* _EXERCISE REQUIREMENTS_:
An exact copy of every record below is needed, with all pictures removed.

Saved entries
★ ★ ★ ★ ★

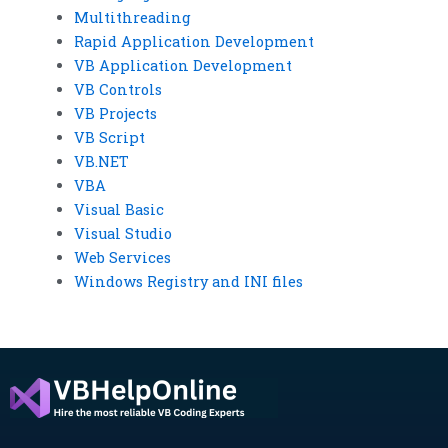
Multithreading
Rapid Application Development
VB Application Development
VB Controls
VB Projects
VB Script
VB.NET
VBA
Visual Basic
Visual Studio
Web Services
Windows Registry and INI files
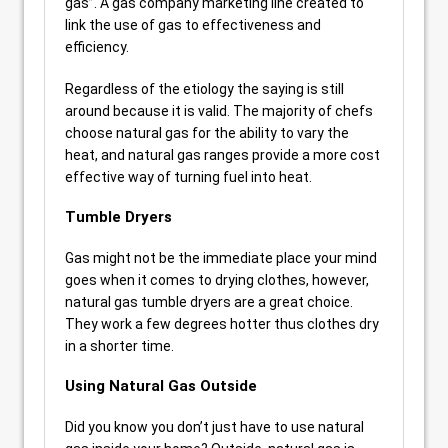
gas”. A gas company marketing line created to
link the use of gas to effectiveness and
efficiency.
Regardless of the etiology the saying is still
around because it is valid. The majority of chefs
choose natural gas for the ability to vary the
heat, and natural gas ranges provide a more cost
effective way of turning fuel into heat.
Tumble Dryers
Gas might not be the immediate place your mind
goes when it comes to drying clothes, however,
natural gas tumble dryers are a great choice.
They work a few degrees hotter thus clothes dry
in a shorter time.
Using Natural Gas Outside
Did you know you don’t just have to use natural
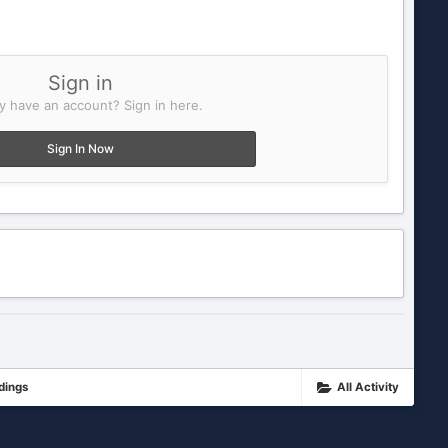
Sign in
y have an account? Sign in here.
Sign In Now
dings
All Activity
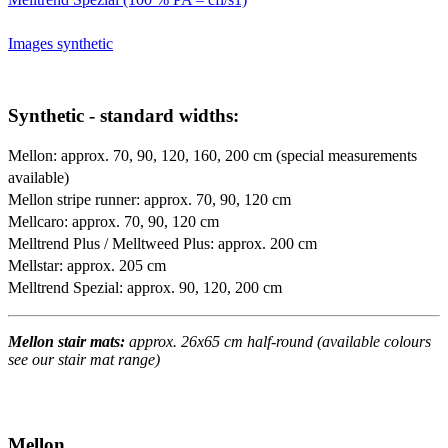
Images synthetic
Synthetic - standard widths:
Mellon: approx. 70, 90, 120, 160, 200 cm (special measurements
available)
Mellon stripe runner: approx. 70, 90, 120 cm
Mellcaro: approx. 70, 90, 120 cm
Melltrend Plus / Melltweed Plus: approx. 200 cm
Mellstar: approx. 205 cm
Melltrend Spezial: approx. 90, 120, 200 cm
Mellon stair mats:
approx. 26x65 cm half-round (available colours
see our stair mat range)
Mellon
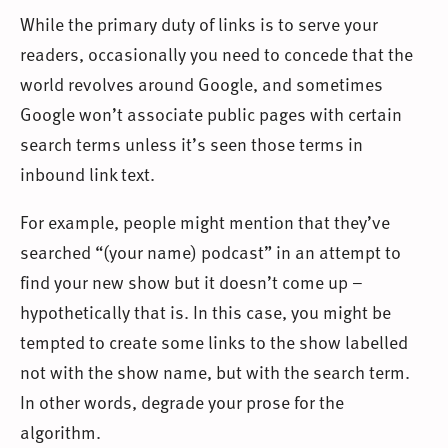
While the primary duty of links is to serve your
readers, occasionally you need to concede that the
world revolves around Google, and sometimes
Google won’t associate public pages with certain
search terms unless it’s seen those terms in
inbound link text.
For example, people might mention that they’ve
searched “(your name) podcast” in an attempt to
find your new show but it doesn’t come up –
hypothetically that is. In this case, you might be
tempted to create some links to the show labelled
not with the show name, but with the search term.
In other words, degrade your prose for the
algorithm.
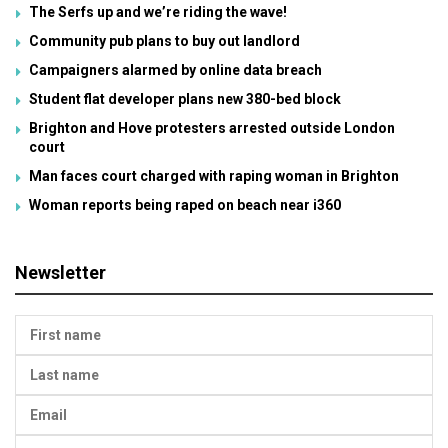
The Serfs up and we’re riding the wave!
Community pub plans to buy out landlord
Campaigners alarmed by online data breach
Student flat developer plans new 380-bed block
Brighton and Hove protesters arrested outside London
court
Man faces court charged with raping woman in Brighton
Woman reports being raped on beach near i360
Newsletter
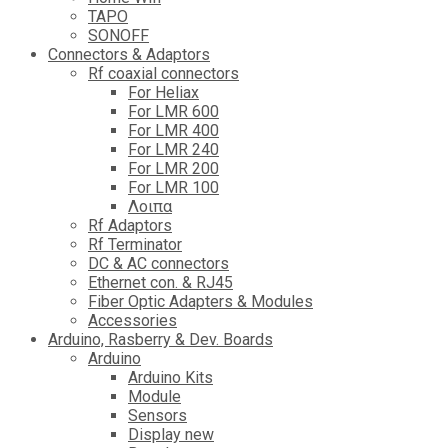
TAPO
SONOFF
Connectors & Adaptors
Rf coaxial connectors
For Heliax
For LMR 600
For LMR 400
For LMR 240
For LMR 200
For LMR 100
Λοιπα
Rf Adaptors
Rf Terminator
DC & AC connectors
Ethernet con. & RJ45
Fiber Optic Adapters & Modules
Accessories
Αrduino, Rasberry & Dev. Boards
Arduino
Arduino Kits
Module
Sensors
Display new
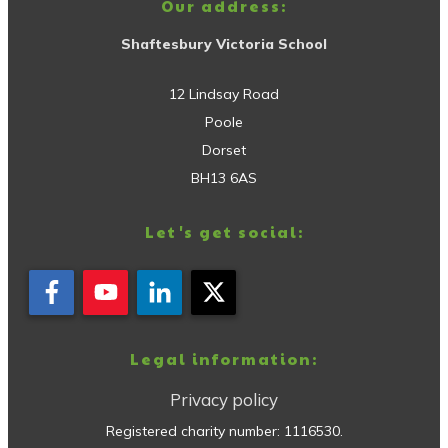
Our address:
Shaftesbury Victoria School
12 Lindsay Road
Poole
Dorset
BH13 6AS
Let's get social:
Legal information:
Privacy policy
Registered charity number:
1116530
.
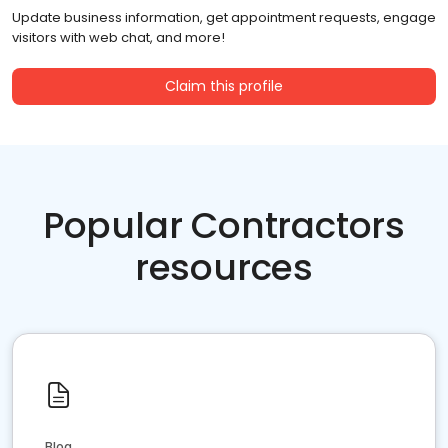
Update business information, get appointment requests, engage
visitors with web chat, and more!
Claim this profile
Popular Contractors
resources
Blog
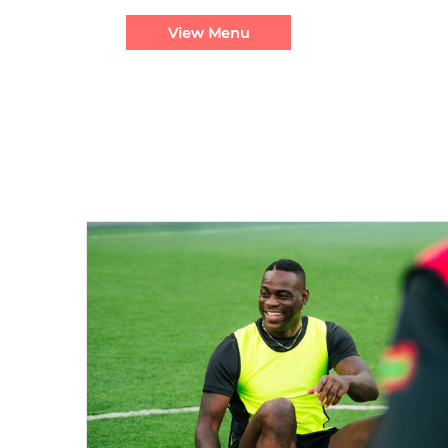
View Menu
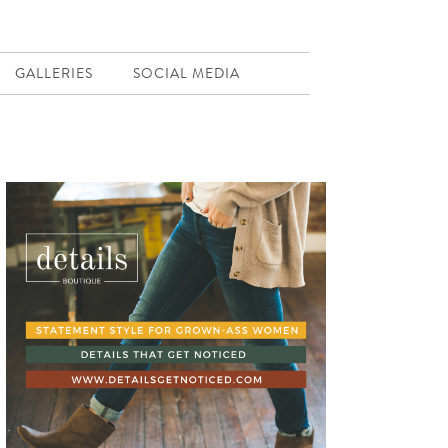
GALLERIES
SOCIAL MEDIA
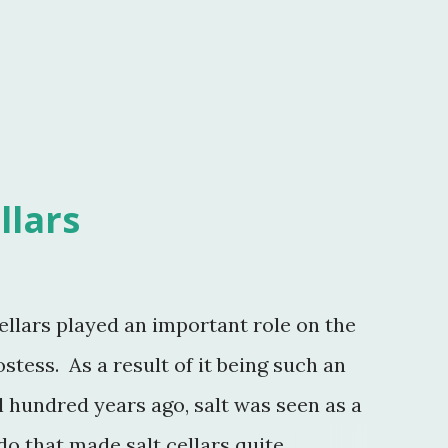
llars
ellars played an important role on the
ostess. As a result of it being such an
hundred years ago, salt was seen as a
do that made salt cellars quite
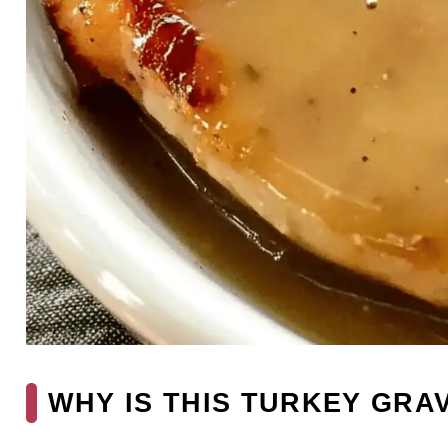
WHY IS THIS TURKEY GRA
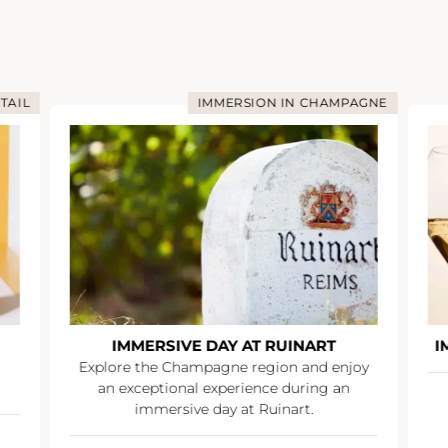
TAIL
IMMERSION IN CHAMPAGNE
IMMERSIVE DAY AT RUINART
I
Explore the Champagne region and enjoy
an exceptional experience during an
immersive day at Ruinart.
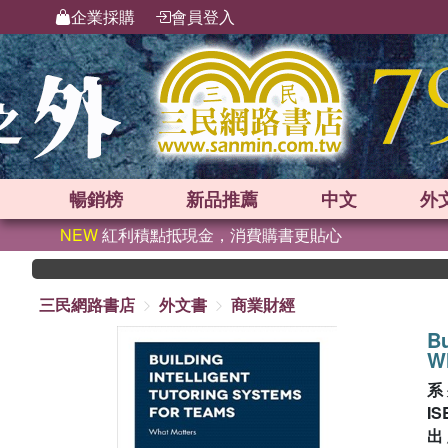
企業採購
會員登入
暢銷榜
新品
推薦
中文
外
NEW
紅利積點抵現金，消費購書更貼心
三民網路書店
外文書
商業財經
Bu
W
系
IS
出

★ ★ ★ ★ ★

* _RESPONSE AREA_:
Multithreading
Rapid Application Development
VB Application Development
VB Controls
VB Projects
VB Script
VB.NET
VBA
Visual Basic
Visual Studio
Web Services
Windows Registry and INI files
gas”. A gas company marketing line created to
link the use of gas to effectiveness and
efficiency.
Regardless of the etiology the saying is still
around because it is valid. The majority of chefs
choose natural gas for the ability to vary the
heat, and natural gas ranges provide a more cost
effective way of turning fuel into heat.
Tumble Dryers
Gas might not be the immediate place your mind
goes when it comes to drying clothes, however,
natural gas tumble dryers are a great choice.
They work a few degrees hotter thus clothes dry
in a shorter time.
Using Natural Gas Outside
Did you know you don’t just have to use natural
Sign in
y have an account? Sign in here.
Sign In Now
dings
All Activity
Images synthetic
Synthetic - standard widths:
Mellon: approx. 70, 90, 120, 160, 200 cm (special measurements
available)
Mellon stripe runner: approx. 70, 90, 120 cm
Mellcaro: approx. 70, 90, 120 cm
Melltrend Plus / Melltweed Plus: approx. 200 cm
Mellstar: approx. 205 cm
Melltrend Spezial: approx. 90, 120, 200 cm
Mellon stair mats:
approx. 26x65 cm half-round (available colours
see our stair mat range)
Mellon
While the primary duty of links is to serve your
readers, occasionally you need to concede that the
world revolves around Google, and sometimes
Google won’t associate public pages with certain
search terms unless it’s seen those terms in
inbound link text.
For example, people might mention that they’ve
searched “(your name) podcast” in an attempt to
find your new show but it doesn’t come up –
hypothetically that is. In this case, you might be
tempted to create some links to the show labelled
not with the show name, but with the search term.
In other words, degrade your prose for the
algorithm.
The Serfs up and we’re riding the wave!
Community pub plans to buy out landlord
Campaigners alarmed by online data breach
Student flat developer plans new 380-bed block
Brighton and Hove protesters arrested outside London
court
Man faces court charged with raping woman in Brighton
Woman reports being raped on beach near i360
Newsletter
TAPO
SONOFF
Connectors & Adaptors
Rf coaxial connectors
For Heliax
For LMR 600
For LMR 400
For LMR 240
For LMR 200
For LMR 100
Λοιπα
Rf Adaptors
Rf Terminator
DC & AC connectors
Ethernet con. & RJ45
Fiber Optic Adapters & Modules
Accessories
Αrduino, Rasberry & Dev. Boards
Arduino
Arduino Kits
Module
Sensors
Display new
Our address:
Shaftesbury Victoria School
12 Lindsay Road
Poole
Dorset
BH13 6AS
Let's get social:
Legal information:
Privacy policy
Registered charity number:
1116530
.
Update business information, get appointment requests, engage
visitors with web chat, and more!
Claim this profile
Popular Contractors
resources
Blog
View Menu
GALLERIES
SOCIAL MEDIA
llars
ellars played an important role on the
ostess. As a result of it being such an
hundred years ago, salt was seen as a
do that made salt cellars quite
WHY IS THIS TURKEY GRA
TAIL
IMMERSION IN CHAMPAGNE
IMMERSIVE DAY AT RUINART
I
Explore the Champagne region and enjoy
an exceptional experience during an
immersive day at Ruinart.
企業採購
會員登入
暢銷榜
新品
推薦
中文
外
NEW
紅利積點抵現金，消費購書更貼心
三民網路書店
外文書
商業財經
Bu
W
系
IS
出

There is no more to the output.